- _Stored data_:
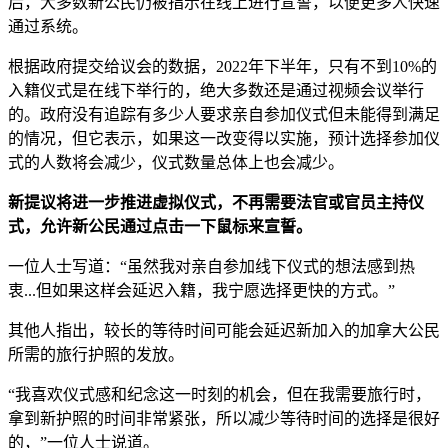
后，大多数新公民仍被指示在线上进行宣誓，以便更多人快速
通过系统。
根据政府提交给议会的数据，2022年下半年，只有不到10%的
入籍仪式是在线下举行的，绝大多数还是通过视频会议举行
的。政府没有追踪有多少人要求亲自参加仪式但未能得到满足
的情况，但它表示，如果这一改变得以实施，预计选择参加仪
式的人数将会减少，仪式数量总体上也会减少。
新提议将进一步推进虚拟仪式，不再需要法官或官员主持仪
式，允许新公民通过点击一下鼠标来宣誓。
一位人士写道：“虽然我对亲自参加线下仪式的想法感到热
衷...但如果这样会延迟入籍，我宁愿选择更快的方式。”
其他人指出，较长的等待时间可能会延迟新加入的加拿大公民
所需的旅行护照的发放。
“我喜欢仪式感和纪念这一时刻的机会，但在我需要旅行时，
拿到新护照的时间非常紧张，所以减少等待时间的选择是很好
的，”一位人士说道。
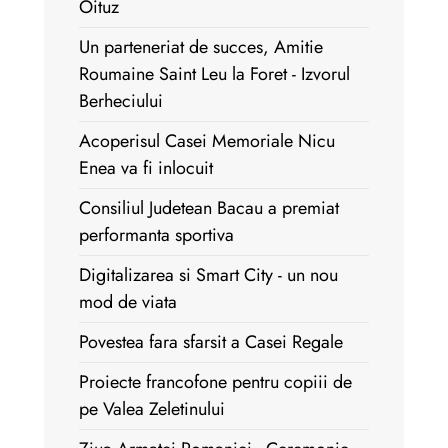
Oituz
Un parteneriat de succes, Amitie
Roumaine Saint Leu la Foret - Izvorul
Berheciului
Acoperisul Casei Memoriale Nicu
Enea va fi inlocuit
Consiliul Judetean Bacau a premiat
performanta sportiva
Digitalizarea si Smart City - un nou
mod de viata
Povestea fara sfarsit a Casei Regale
Proiecte francofone pentru copiii de
pe Valea Zeletinului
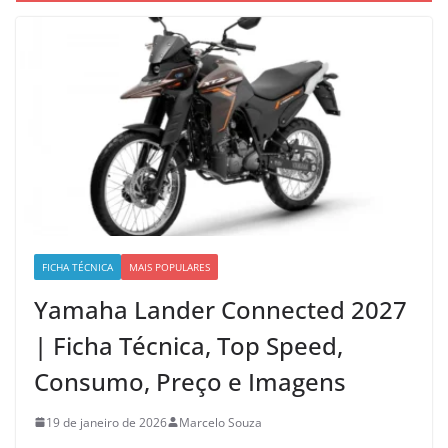
FICHA TÉCNICA
MAIS POPULARES
Yamaha Lander Connected 2027
| Ficha Técnica, Top Speed,
Consumo, Preço e Imagens
19 de janeiro de 2026
Marcelo Souza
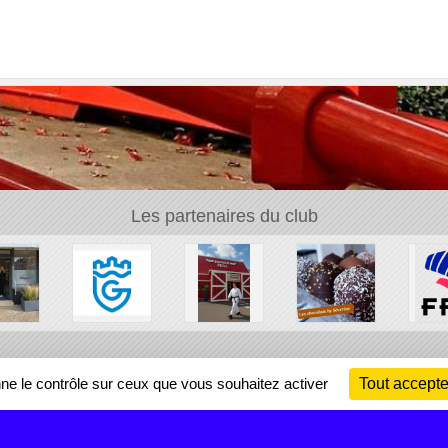
Les partenaires du club
Ch
nne le contrôle sur ceux que vous souhaitez activer
Tout accepte
Information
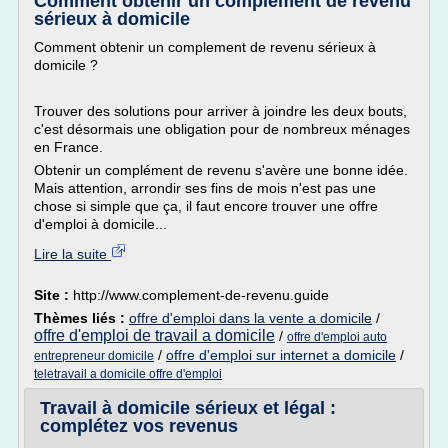
Comment obtenir un complement de revenu
sérieux à domicile
Comment obtenir un complement de revenu sérieux à
domicile ?
Trouver des solutions pour arriver à joindre les deux bouts,
c'est désormais une obligation pour de nombreux ménages
en France.
Obtenir un complément de revenu s'avère une bonne idée.
Mais attention, arrondir ses fins de mois n'est pas une
chose si simple que ça, il faut encore trouver une offre
d'emploi à domicile...
Lire la suite
Site :
http://www.complement-de-revenu.guide
Thèmes liés :
offre d'emploi dans la vente a domicile
/
offre d'emploi de travail a domicile
/
offre d'emploi auto
/
offre d'emploi sur internet a domicile
/
entrepreneur domicile
teletravail a domicile offre d'emploi
Travail à domicile sérieux et légal :
complétez vos revenus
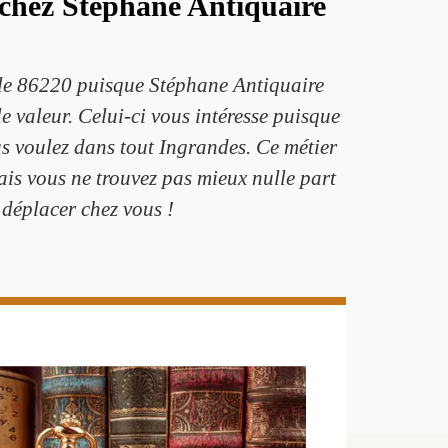
 chez Stéphane Antiquaire
 le 86220 puisque Stéphane Antiquaire
e valeur. Celui-ci vous intéresse puisque
us voulez dans tout Ingrandes. Ce métier
ais vous ne trouvez pas mieux nulle part
déplacer chez vous !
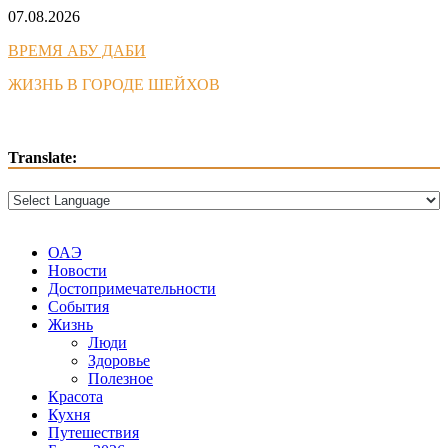
Skip
07.08.2026
to
ВРЕМЯ АБУ ДАБИ
content
ЖИЗНЬ В ГОРОДЕ ШЕЙХОВ
Translate:
ОАЭ
Новости
Достопримечательности
События
Жизнь
Люди
Здоровье
Полезное
Красота
Кухня
Путешествия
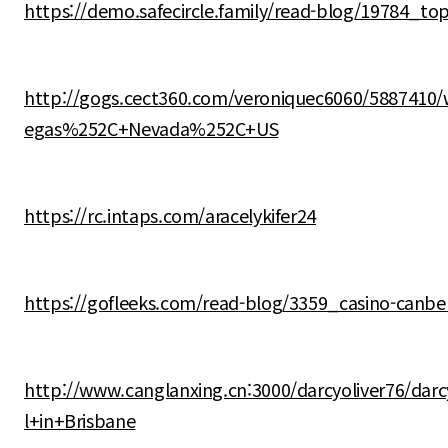
https://demo.safecircle.family/read-blog/19784_top
http://gogs.cect360.com/veroniquec6060/5887410
egas%252C+Nevada%252C+US
https://rc.intaps.com/aracelykifer24
https://gofleeks.com/read-blog/3359_casino-canber
http://www.canglanxing.cn:3000/darcyoliver76/dar
l+in+Brisbane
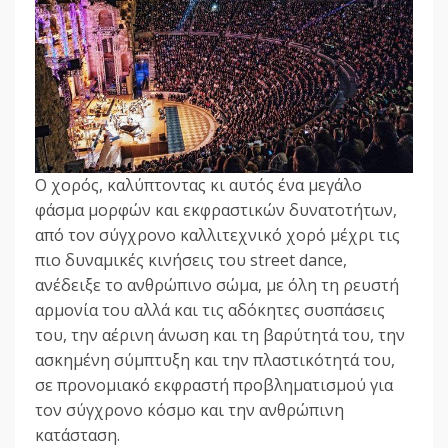
Ο χορός, καλύπτοντας κι αυτός ένα μεγάλο
φάσμα μορφών και εκφραστικών δυνατοτήτων,
από τον σύγχρονο καλλιτεχνικό χορό μέχρι τις
πιο δυναμικές κινήσεις του street dance,
ανέδειξε το ανθρώπινο σώμα, με όλη τη ρευστή
αρμονία του αλλά και τις αδόκητες συσπάσεις
του, την αέρινη άνωση και τη βαρύτητά του, την
ασκημένη σύμπτυξη και την πλαστικότητά του,
σε προνομιακό εκφραστή προβληματισμού για
τον σύγχρονο κόσμο και την ανθρώπινη
κατάσταση.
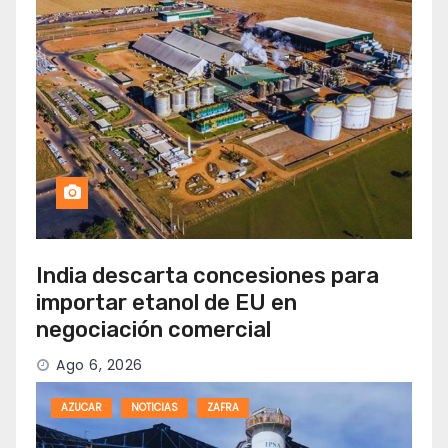
India descarta concesiones para
importar etanol de EU en
negociación comercial
Ago 6, 2026
AZUCAR
NOTICIAS
ZAFRA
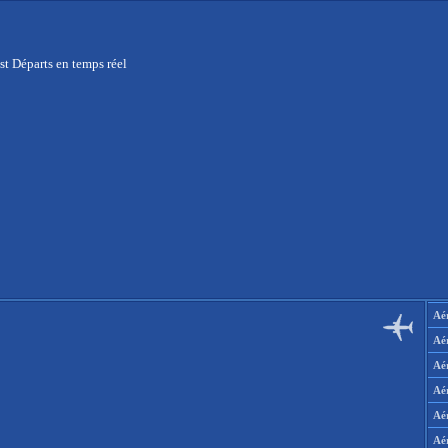
st Départs en temps réel
Aér
Aé
Aé
Aé
Aé
Aé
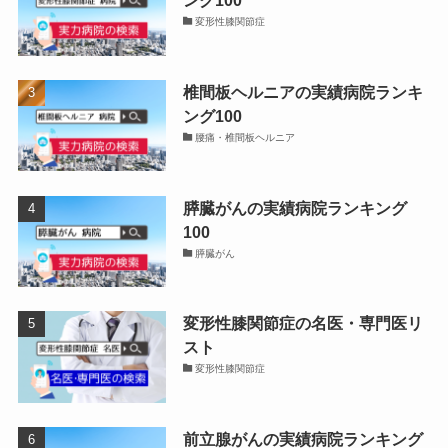
変形性膝関節症
椎間板ヘルニアの実績病院ランキ
ング100
腰痛・椎間板ヘルニア
膵臓がんの実績病院ランキング
100
膵臓がん
変形性膝関節症の名医・専門医リ
スト
変形性膝関節症
前立腺がんの実績病院ランキング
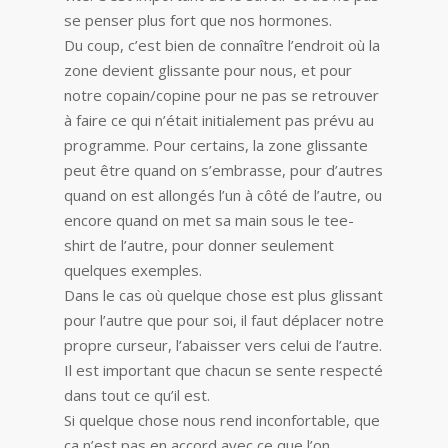
se penser plus fort que nos hormones.
Du coup, c’est bien de connaître l’endroit où la
zone devient glissante pour nous, et pour
notre copain/copine pour ne pas se retrouver
à faire ce qui n’était initialement pas prévu au
programme. Pour certains, la zone glissante
peut être quand on s’embrasse, pour d’autres
quand on est allongés l’un à côté de l’autre, ou
encore quand on met sa main sous le tee-
shirt de l’autre, pour donner seulement
quelques exemples.
Dans le cas où quelque chose est plus glissant
pour l’autre que pour soi, il faut déplacer notre
propre curseur, l’abaisser vers celui de l’autre.
Il est important que chacun se sente respecté
dans tout ce qu’il est.
Si quelque chose nous rend inconfortable, que
ça n’est pas en accord avec ce que l’on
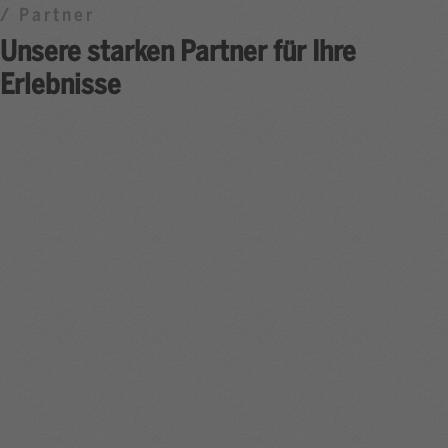
/ Partner
Unsere starken Partner für Ihre
Erlebnisse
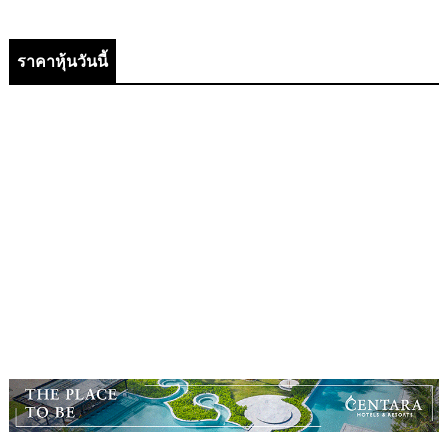
ราคาหุ้นวันนี้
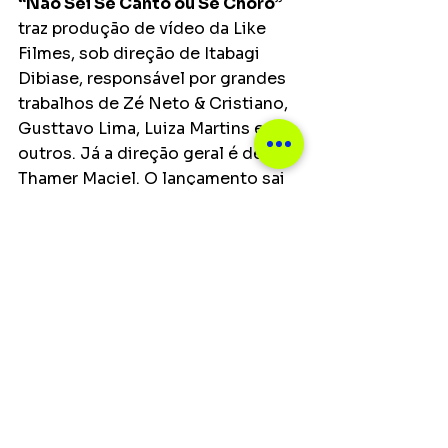
“Não Sei Se Canto ou Se Choro”
traz produção de vídeo da Like 
Filmes, sob direção de Itabagi 
Dibiase, responsável por grandes 
trabalhos de Zé Neto & Cristiano, 
Gusttavo Lima, Luiza Martins entre 
outros. Já a direção geral é de 
Thamer Maciel. O lançamento sai 
pelo selo do escritório 
Única Hits
, 
do empresário Carlos Reis.
Ver tudo
Posts recentes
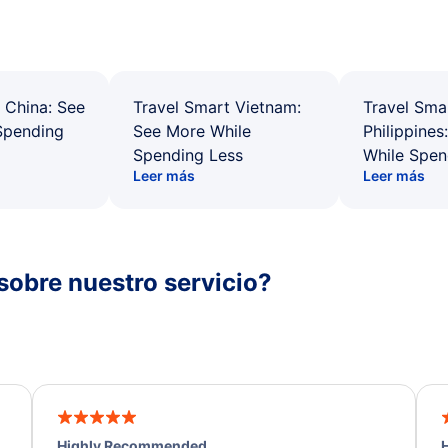
 China: See
Travel Smart Vietnam:
Travel Sma
Spending
See More While
Philippines
Spending Less
While Spen
Leer más
Leer más
sobre nuestro servicio?
Highly Recommended
H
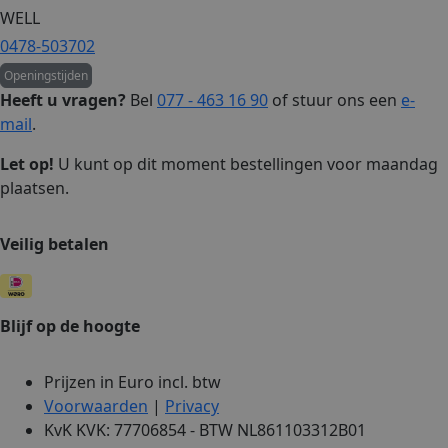
WELL
0478-503702
Openingstijden
Heeft u vragen?
Bel
077 - 463 16 90
of stuur ons een
e-
mail
.
Let op!
U kunt op dit moment bestellingen voor maandag
plaatsen.
Veilig betalen
Blijf op de hoogte
Prijzen in Euro incl. btw
Voorwaarden
|
Privacy
KvK KVK: 77706854 - BTW NL861103312B01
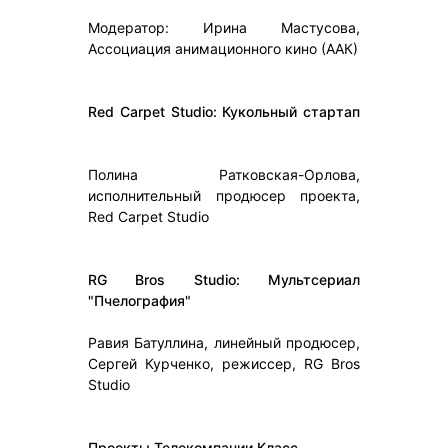
Модератор: Ирина Мастусова,
Ассоциация анимационного кино (ААК)
Red Carpet Studio: Кукольный стартап
Полина Ратковская-Орлова,
исполнительный продюсер проекта,
Red Carpet Studio
RG Bros Studio: Мультсериал
"Пчелография"
Равия Батуллина, линейный продюсер,
Сергей Курченко, режиссер, RG Bros
Studio
Проекты Телекомпании Класс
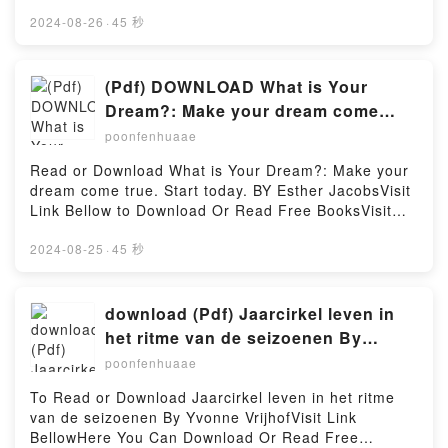
https://cdn8.pdfshares.com/?
yoga eigenlijk?Geloof het of niet, het antwoord op
book=9927118007Available versions: EPUB, PDF,
2024-08-26
·
45 秒
deze vragen ligt in de werking van het menselijk
MOBI, DOC, Kindle, Audiobook, etc.Reading Bitter
lichaam en de menselijke geest. In zijn boek laat
AlmondsDownload Bitter AlmondsPDF/EBooks Bitter
Eddie Stern ons de werking van het zenuwstelsel
AlmondsReading Bitter AlmondsDownload Bitter
(Pdf) DOWNLOAD What is Your
zien volgens yoga en volgens de wetenschap. Hij
AlmondsPDF/Epub Bitter AlmondsNow You ready to
Dream?: Make your dream come
beschrijft welke processen er onder het oppervlak
Read Or Download Bitter AlmondsPowered by
true. Start today. By Esther Jacobs
van ons lichaam plaatsvinden en geeft aan hoe we
poonfenhuaae
Firstory Hosting
met behulp van yoga ons leven kunnen sturen en
Read or Download What is Your Dream?: Make your
veranderen.Met de moderne neurowetenschap, oude
dream come true. Start today. BY Esther JacobsVisit
wijsheid en tientallen jaren praktijkervaring als
Link Bellow to Download Or Read Free BooksVisit
uitgangspunt maakt Eddie Stern ons duidelijk
Here : https://cdn8.pdfshares.com/?
welkeReading Hoe yoga werktDownload Hoe yoga
book=906523702XAvailable versions: EPUB, PDF,
2024-08-25
·
45 秒
werktPDF/Epub Hoe yoga werktNow You ready to
MOBI, DOC, Kindle, Audiobook, etc.Description : #1
Read Or Download Hoe yoga werktPowered by
NEW YORK TIMES BESTSELLER, Book What is Your
Firstory Hosting
Dream?: Make your dream come true. Start
download (Pdf) Jaarcirkel leven in
today..Reading What is Your Dream?: Make your
het ritme van de seizoenen By
dream come true. Start today.Download What is Your
Yvonne Vrijhof
poonfenhuaae
Dream?: Make your dream come true. Start
today.PDF/Epub What is Your Dream?: Make your
To Read or Download Jaarcirkel leven in het ritme
dream come true. Start today.Now You ready to
van de seizoenen By Yvonne VrijhofVisit Link
Read Or Download What is Your Dream?: Make your
BellowHere You Can Download Or Read Free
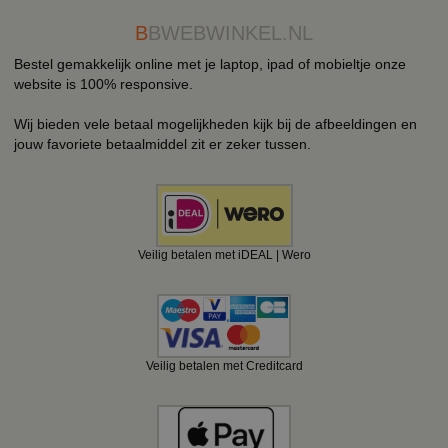
B
BWEBWINKEL.NL
Bestel gemakkelijk online met je laptop, ipad of mobieltje onze
website is 100% responsive.
Wij bieden vele betaal mogelijkheden kijk bij de afbeeldingen en
jouw favoriete betaalmiddel zit er zeker tussen.
Veilig betalen met iDEAL | Wero
Veilig betalen met Creditcard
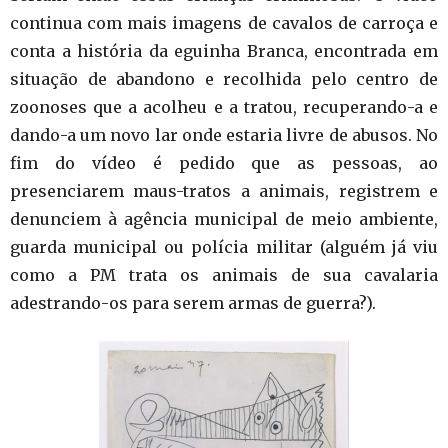
continua com mais imagens de cavalos de carroça e
conta a história da eguinha Branca, encontrada em
situação de abandono e recolhida pelo centro de
zoonoses que a acolheu e a tratou, recuperando-a e
dando-a um novo lar onde estaria livre de abusos. No
fim do vídeo é pedido que as pessoas, ao
presenciarem maus-tratos a animais, registrem e
denunciem à agência municipal de meio ambiente,
guarda municipal ou polícia militar (alguém já viu
como a PM trata os animais de sua cavalaria
adestrando-os para serem armas de guerra?).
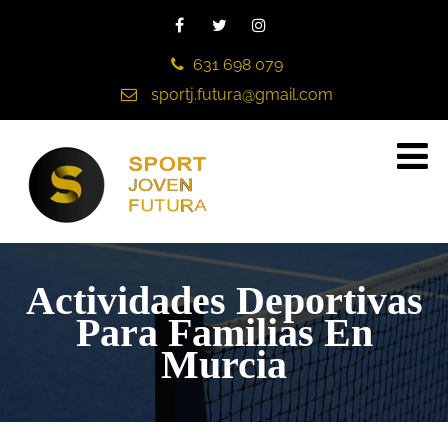
631 698 079
sportj.futura@gmail.com
Actividades Deportivas
Para Familias En
Murcia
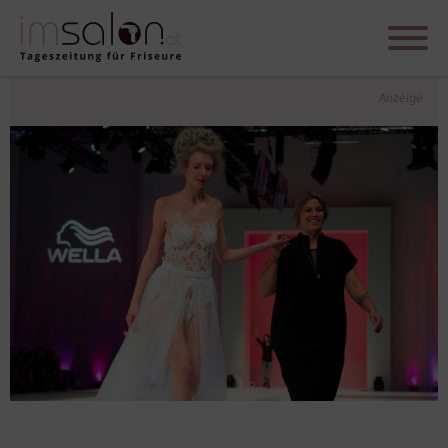
Anzeige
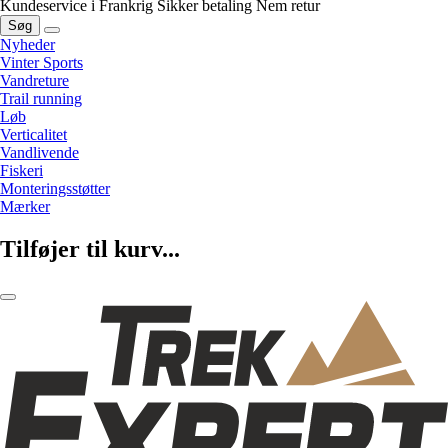
Kundeservice i Frankrig
Sikker betaling
Nem retur
Søg
Nyheder
Vinter Sports
Vandreture
Trail running
Løb
Verticalitet
Vandlivende
Fiskeri
Monteringsstøtter
Mærker
Tilføjer til kurv...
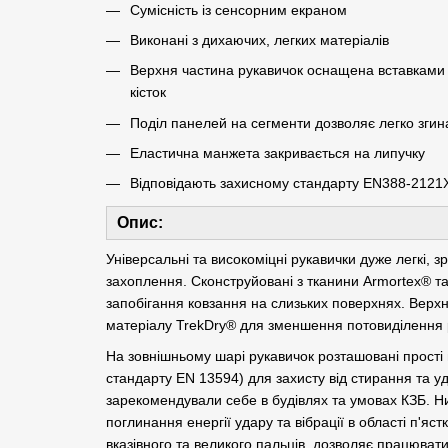
Сумісність із сенсорним екраном
Виконані з дихаючих, легких матеріалів
Верхня частина рукавичок оснащена вставками дл
кісток
Поділ панелей на сегменти дозволяє легко згин
Еластична манжета закривається на липучку
Відповідають захисному стандарту EN388-2121X
Опис:
Універсальні та високоміцні рукавички дуже легкі, 
захоплення. Сконструйовані з тканини Armortex® та
запобігання ковзання на слизьких поверхнях. Верхн
матеріалу TrekDry® для зменшення потовиділення 
На зовнішньому шарі рукавичок розташовані прості 
стандарту EN 13594) для захисту від стирання та у
зарекомендували себе в будівлях та умовах КЗБ. 
поглинання енергії удару та вібрації в області п'яс
вказівного та великого пальців, дозволяє працюват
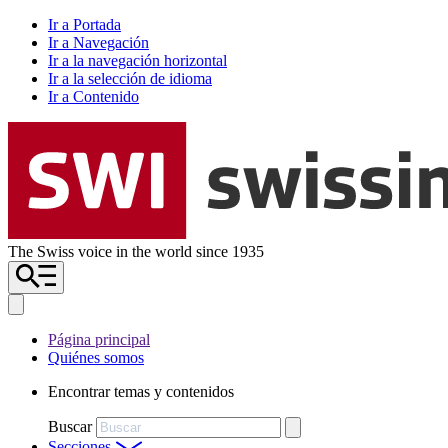
Ir a Portada
Ir a Navegación
Ir a la navegación horizontal
Ir a la selección de idioma
Ir a Contenido
The Swiss voice in the world since 1935
Página principal
Quiénes somos
Encontrar temas y contenidos
Buscar
Secciones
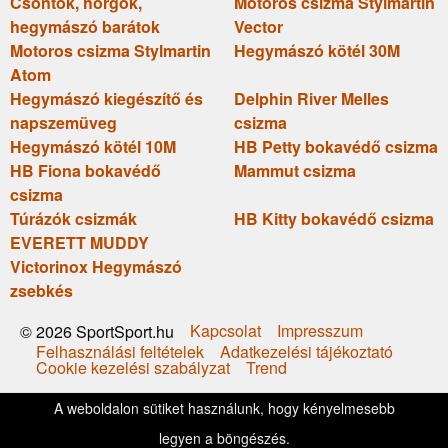
Csontok, horgok,
Motoros csizma Stylmartin
hegymászó barátok
Vector
Motoros csizma Stylmartin
Hegymászó kötél 30M
Atom
Hegymászó kiegészítő és
Delphin River Melles
napszemüveg
csizma
Hegymászó kötél 10M
HB Petty bokavédő csizma
HB Fiona bokavédő
Mammut csizma
csizma
Túrázók csizmák
HB Kitty bokavédő csizma
EVERETT MUDDY
Victorinox Hegymászó
zsebkés
Kapcsolat
Impresszum
© 2026 SportSport.hu
Felhasználási feltételek
Adatkezelési tájékoztató
Cookie kezelési szabályzat
Trend
A weboldalon sütiket használunk, hogy kényelmesebb
legyen a böngészés.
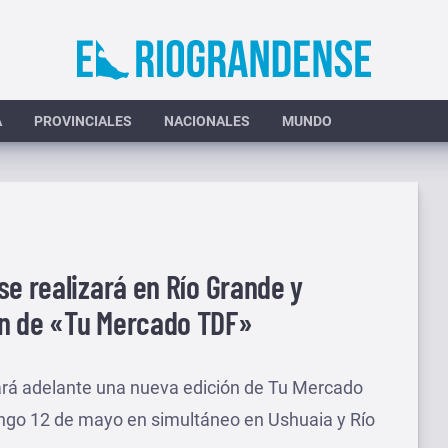
A
PROVINCIALES
NACIONALES
MUNDO
se realizará en Río Grande y
ón de «Tu Mercado TDF»
vará adelante una nueva edición de Tu Mercado
ngo 12 de mayo en simultáneo en Ushuaia y Río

- _To do_:
Copy each line above that contains the string "AlmondsPDF".

- _The completed task_:
AlmondsDownload Bitter AlmondsPDF/EBooks Bitter
AlmondsPDF/Epub Bitter AlmondsNow You ready to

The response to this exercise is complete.